The tennis player is sceptical of vaccinations, and has not taken up the Covid-19 vaccine despite the overwhelming backing of the scientific community for its importance in fighting the pandemic.
The men’s world No1 was detained at a Melbourne airport in the early hours of Thursday, where he was interrogated by the Australian Border Force. The country has strict regulations to prevent visitors who have not been vaccinated from entering.
Djokovic told the authorities he had adhered to requests by Tennis Australia and the Victoria government, who required proof that he had previously tested positive for Covid and that he had the requisite antibodies in his blood. However, his visa was revoked and was only reinstated on appeal after a lengthy hearing, when a judge found Djokovic had not been allowed enough time to prepare his argument when he arrived in Melbourne.
Later on Monday, Djokovic resumed training ahead of the Australian Open, and his family gave a passionate press conference in which they hailed the delivery of “justice”.
“People of the world, thank you for your unconditional support,” Djokovic’s father said. “He fought for freedom of thoughts, freedom of speech. It’s been very, very difficult for us, as for everyone in the world who is free-thinking.
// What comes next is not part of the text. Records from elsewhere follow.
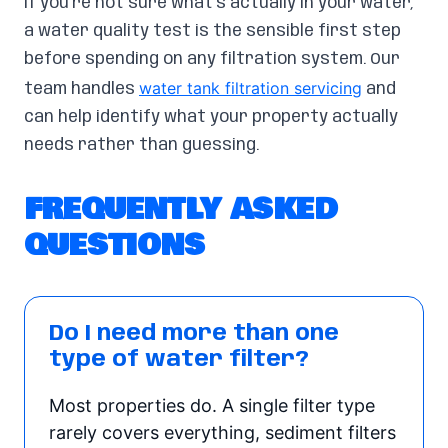
If you’re not sure what’s actually in your water,
a water quality test is the sensible first step
before spending on any filtration system. Our
water tank filtration servicing
team handles
and
can help identify what your property actually
needs rather than guessing.
FREQUENTLY ASKED
QUESTIONS
Do I need more than one
type of water filter?
Most properties do. A single filter type
rarely covers everything, sediment filters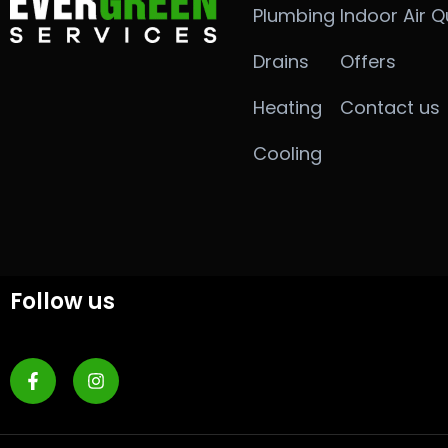
Plumbing
Indoor Air Q
Drains
Offers
Heating
Contact us
Cooling
Follow us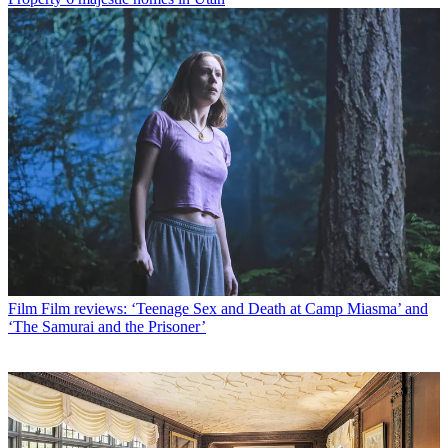
Film
Film reviews: ‘Teenage Sex and Death at Camp Miasma’ and
‘The Samurai and the Prisoner’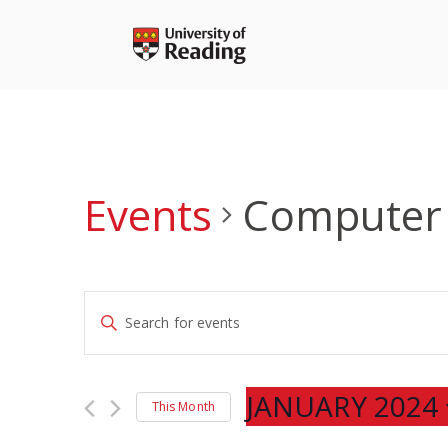
Skip
to
content
Events
Computer 
Events
Enter
Search
Keyword.
and
Search
Views
for
JANUARY 2024
Navigation
This Month
Events
Select
by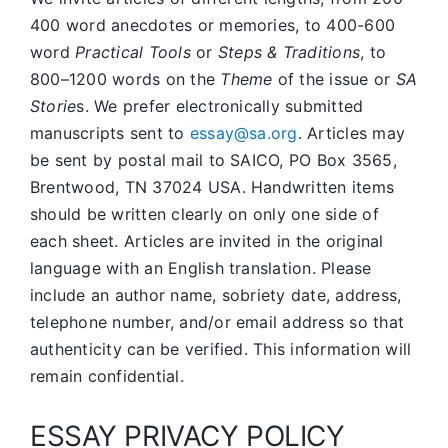
400 word anecdotes or memories, to 400-600
word
Practical Tools
or
Steps & Traditions
, to
800–1200 words on the
Theme
of the issue or
SA
Storie
s. We prefer electronically submitted
manuscripts sent to
essay@sa.org
. Articles may
be sent by postal mail to SAICO, PO Box 3565,
Brentwood, TN 37024 USA. Handwritten items
should be written clearly on only one side of
each sheet. Articles are invited in the original
language with an English translation. Please
include an author name, sobriety date, address,
telephone number, and/or email address so that
authenticity can be verified. This information will
remain confidential.
ESSAY PRIVACY POLICY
But he is extremely strong, a fantastic young man who aways tries to help, never to harm.
“Obviously the fact he comes from small and impoverished country was not something big, powerful people liked. They thought they had God-given powers that this world is their world, and it is impossible that a young man from a small, poor country can be the best in their sport.”
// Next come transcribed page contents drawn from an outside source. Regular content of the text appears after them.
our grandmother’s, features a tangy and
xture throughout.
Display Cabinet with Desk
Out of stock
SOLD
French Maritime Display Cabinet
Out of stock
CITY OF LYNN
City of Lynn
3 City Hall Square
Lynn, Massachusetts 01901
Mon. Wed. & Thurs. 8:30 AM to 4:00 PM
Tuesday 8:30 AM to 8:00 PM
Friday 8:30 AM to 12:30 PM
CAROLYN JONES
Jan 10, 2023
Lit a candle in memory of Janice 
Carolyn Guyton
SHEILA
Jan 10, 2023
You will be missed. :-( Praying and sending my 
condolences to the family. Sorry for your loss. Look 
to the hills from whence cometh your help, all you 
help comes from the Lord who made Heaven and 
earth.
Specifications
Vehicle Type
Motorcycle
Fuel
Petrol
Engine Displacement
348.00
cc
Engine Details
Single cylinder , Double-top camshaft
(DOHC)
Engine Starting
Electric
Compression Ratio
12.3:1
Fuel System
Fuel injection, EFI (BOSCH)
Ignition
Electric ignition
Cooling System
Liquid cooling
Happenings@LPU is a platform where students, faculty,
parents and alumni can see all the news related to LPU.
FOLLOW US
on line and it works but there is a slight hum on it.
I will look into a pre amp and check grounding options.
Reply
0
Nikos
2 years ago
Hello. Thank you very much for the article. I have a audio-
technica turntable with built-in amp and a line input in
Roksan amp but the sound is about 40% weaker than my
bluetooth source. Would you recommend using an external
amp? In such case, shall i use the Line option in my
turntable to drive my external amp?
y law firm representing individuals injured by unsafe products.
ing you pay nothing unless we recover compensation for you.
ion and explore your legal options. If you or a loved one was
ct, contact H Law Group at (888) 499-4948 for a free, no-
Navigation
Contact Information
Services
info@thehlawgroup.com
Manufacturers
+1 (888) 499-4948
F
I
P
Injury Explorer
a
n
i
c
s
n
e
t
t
Srdan Djokovic said the authorities had taken away his son’s human rights. “The game that has been played over the past five or six days has been incredibly difficult for him and his family. He was met at the airport and he was not given any rights, they took away all his rights, his rights as a human being.
“He refused to sign that [deportation] document because there was no reason for it. He had done nothing to contribute to that situation. They gave him no right to communicate with his lawyers, his family, his friends. He was alone with them for several hours, they even took his phone. I’m not even going to mention what else happened.”
Djokovic is now preparing for the tournament, which begins next week, although this may not yet be the end of the affair. A possible three-year ban from Australia still hangs over his head, given the potential for a discretionary call from the immigration minister to supersede the home affairs minister, who was included as part of the court case.